Listed records
_____

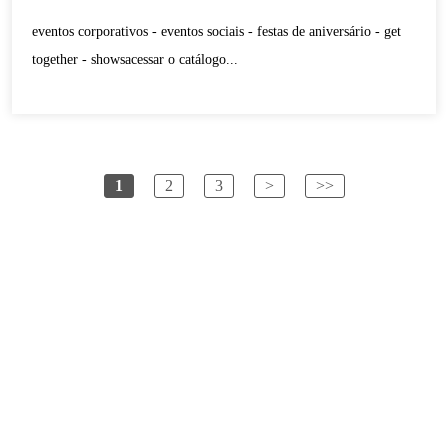
eventos corporativos - eventos sociais - festas de aniversário - get
together - showsacessar o catálogo...
1
2
3
>
>>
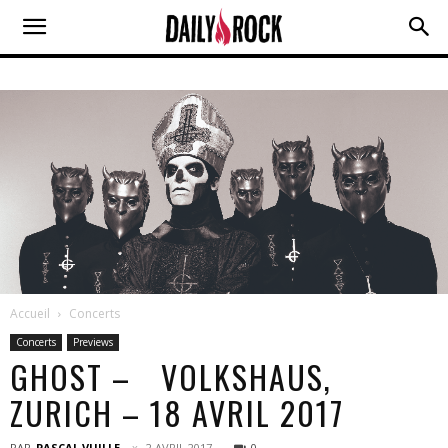
Accueil
Concerts
Concerts
Previews
GHOST – VOLKSHAUS,
ZURICH – 18 AVRIL 2017
PAR
PASCAL VUILLE
2 AVRIL 2017
0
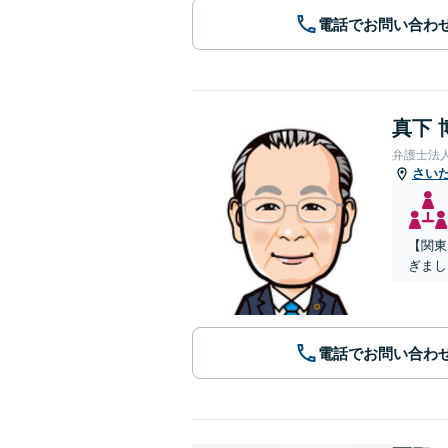
電話でお問い合わ
真下 
弁護士法
さい
【関東
ぎまし
電話でお問い合わ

_____

Required work
Without any pictures, repeat the listing exactly.

Written solution
eventos corporativos - eventos sociais - festas de aniversário - get
together - showsacessar o catálogo...
1
2
3
>
>>
Accueil
Concerts
Concerts
Previews
GHOST – VOLKSHAUS,
ZURICH – 18 AVRIL 2017
PAR
PASCAL VUILLE
2 AVRIL 2017
0
電話でお問い合わ
真下 
弁護士法
さい
【関東
ぎまし
電話でお問い合わ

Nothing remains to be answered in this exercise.